I did find it and even a clean towel, and I started to make coffee while she got on with it. And what with the kettle boiling and me trying to cue music on the CD player with Springsteen twining himself around my arms and knees, I didn’t hear the water shut off.

I was on my knees in from of the CD, fumbling with the graphic equaliser, when she said: ‘There’s an empty bottle of vodka in there. Why do you drink in the shower?’

‘I spill a lot,’ I said without looking round.

‘That’s nice,’ she said, nearer. ‘Who is it?’

‘The Dirty Dozen Brass Band,’ I answered, leaning back on my haunches.

‘They’re good,’ she said, so close I could smell soap.

Springsteen mewed, then lay down on his side as if to roll over. Danger signal. Be afraid.

I turned my head slowly. She was using my towel to dry her hair. That was as far as she had got in dressing.

‘Forgotten anything?’ I asked casually.

‘He doesn’t think so,’ she said, and she was right. The black furry traitor was on his back now, purring and looking up at her in admiration.

I hadn’t the heart to hold it against him. On the CD, the Dirty Dozen swung into the second chorus of ‘Milenberg Joys’.

‘Don’t you fancy a shag, then?’ She towelled furiously behind her left ear.

I looked at my watch.
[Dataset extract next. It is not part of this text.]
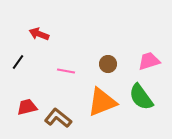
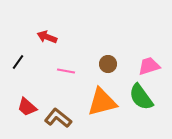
red arrow: moved 8 px right, 3 px down
pink trapezoid: moved 5 px down
orange triangle: rotated 8 degrees clockwise
red trapezoid: rotated 125 degrees counterclockwise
It was 11.30 am.

‘Well, we could have a long day in from of us,’ I reasoned.

‘That’s what I figured,’ she said. ‘Got any condoms?’

Before I had a chance to reply, she said: ‘Hey, I might be easy, but I’m not fucking stupid.’

I stood up.

‘Let’s see about that, shall we?’

 

‘Whatever we do, we ought to leave Stella out of it,’ whispered Veronica. ‘She’s been through a lot.’

‘I think she’s handling it well,’ I whispered back. ‘And, anyway, it’s up to her. It depends how much she wants to find out, and only she can do it. She’s the key.’

‘More garlic bread?’ chirped Fenella. ‘What a pity Randa had to go to work. We could have been the Magnificent Six.’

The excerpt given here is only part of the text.